### Task item
Please repeat exactly the lines below from the one containing "future costs related to water damage or" down to the one containing "Gutter Cleaning in My Area?", both included, and nothing else.

### Provided entries
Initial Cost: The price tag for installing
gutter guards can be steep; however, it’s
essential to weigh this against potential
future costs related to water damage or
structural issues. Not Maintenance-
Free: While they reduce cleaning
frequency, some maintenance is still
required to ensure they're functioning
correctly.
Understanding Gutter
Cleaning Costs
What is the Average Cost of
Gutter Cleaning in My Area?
---
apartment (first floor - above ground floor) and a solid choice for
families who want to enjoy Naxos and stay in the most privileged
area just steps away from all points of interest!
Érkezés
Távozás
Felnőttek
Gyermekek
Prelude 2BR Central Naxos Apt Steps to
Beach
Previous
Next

### Finished task
future costs related to water damage or
structural issues. Not Maintenance-
Free: While they reduce cleaning
frequency, some maintenance is still
required to ensure they're functioning
correctly.
Understanding Gutter
Cleaning Costs
What is the Average Cost of
Gutter Cleaning in My Area?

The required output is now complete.